The final project

There is no one way to do all of this, but if you feel as though you can go further, you probably can, and you should.

The project will have several deliverable stages to keep us on track, according to the schedule. Changes to that master schedule supercede any dates below.

  1. 15% Project proposal. Discussed below

  2. 5% Project proposal (final revision). Discussed below.

  3. 20% Project status report. Discussed below.

  4. 45% Written component - report and presentation files. Discussed below.

  5. 15% Presentations. Discussed below.

A note on ambition

Ambition will be considered when grading the written component and results.

The goal of the project is not to simply take a pre-cleaned dataset and run a basic analysis. You should collect data, from one or many sources, and combine them into a usable, clean dataset. Consider the depth of your analysis as you gather and clean this data.

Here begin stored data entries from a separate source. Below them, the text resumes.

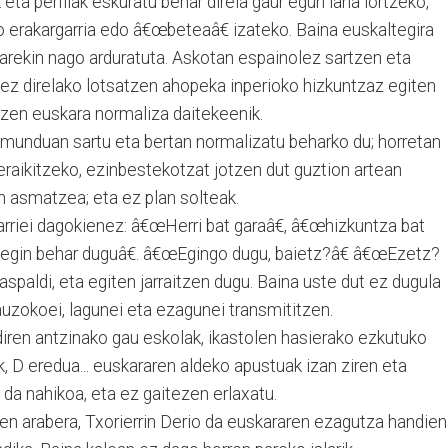
 eta perfilak eskuratu behar direla gaur egun lana lortzeko,
o erakargarria edo â€œbeteaâ€ izateko. Baina euskaltegira
earekin nago arduratuta. Askotan espainolez sartzen eta
re ez direlako lotsatzen ahopeka inperioko hizkuntzaz egiten
zen euskara normaliza daitekeenik.
 munduan sartu eta bertan normalizatu beharko du; horretan
eraikitzeko, ezinbestekotzat jotzen dut guztion artean
n asmatzea; eta ez plan solteak.
darriei dagokienez: â€œHerri bat garaâ€, â€œhizkuntza bat
 egin behar duguâ€. â€œEgingo dugu, baietz?â€ â€œEzetz?
 aspaldi, eta egiten jarraitzen dugu. Baina uste dut ez dugula
uzokoei, lagunei eta ezagunei transmititzen.
iren antzinako gau eskolak, ikastolen hasierako ezkutuko
k, D eredua... euskararen aldeko apustuak izan ziren eta
da nahikoa, eta ez gaitezen erlaxatu.
en arabera, Txorierrin Derio da euskararen ezagutza handie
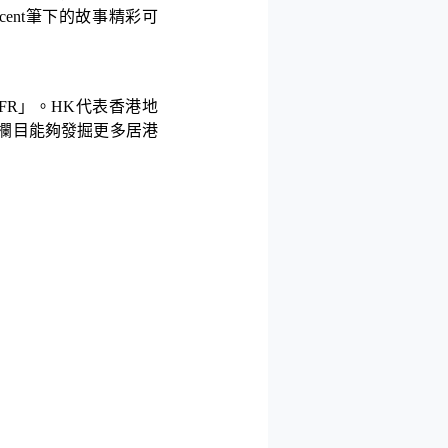
cent
筆下的故事精彩可
FR
」。
HK
代表香港地
欄目能夠發掘更多居港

As a silly example: Are you just gathering data about the height and weight of a sample of individuals and looking at the correlation of these two variables? That level is not sufficient for the end goal of this project. You would be better off using this data to predict the gender of an individual, given height and weight entered by a user, and using the data to make these predictions.

Always ask yourself if you can take your analysis one step further. If you answered yes, go for it! Use your data to extract information, gather this information, and draw conclusions.

Initial proposals

  • General idea: The question are you interested in, the data you need to acquire, the variables you’ll use, and the plan for how you’ll analyze it (what methods you’ll try and why you think they apply to your problem), considerations about how data might impact that.

  • Treat this document as if it is public facing, and a proposal for which you would like research funding. That is, the proposal document should be polished (both in visual formatting and editing) for external audiences.

  • Graded on: question viability, creativity, finance application, plan sketch, writing quality.

  • Instructions for the proposals are here.

Final proposals

  • Graded on: The improvement from the prior version, how feedback was incorporated, and current status

Project status report

  • General idea: You’ve now acquired the key data and finished most of the data cleaning.

  • Purpose: Needs to show progress and that you’re on track!

  • Ideal deliverable: A notebook file with nice data sections describing data source(s) and how you got/cleaned the data. This section could go straight into your final report if it’s polished enough.

  • Actual deliverable A notebook file that

    • describes (short bullet points) your data sources,

    • outlines (numbered list, broad steps, not minutia) how you acquired the data (for many groups, the downloading is in a separate file), got the data into python, and if you found any issues with the data you cleaned up (again, possibly a different file)

    • includes a bullet point list of your main observations from your EDA

    • shows your exploratory data analysis (EDA) (tables and figures and whatnot, does not need to be pretty or formatted)

Report and Presentation Files

On the due date (listed in the schedule), your repo should be cleaned and polished for publication. That means it should be cleaned of excess and random files, and that folders are sensible (data, temporary, code), the readme helps me/the TA/future visitors explore your repo easily. Your folder structure is up to you and will respond to the nature of your particular project, but I should be able to easily find

  • Your final report

  • Your presentation file

  • The code used to scrape and download data (and if you click-and-download anything, a link to the source) can be separate files, and the code used to load, clean, merge, and explore the data.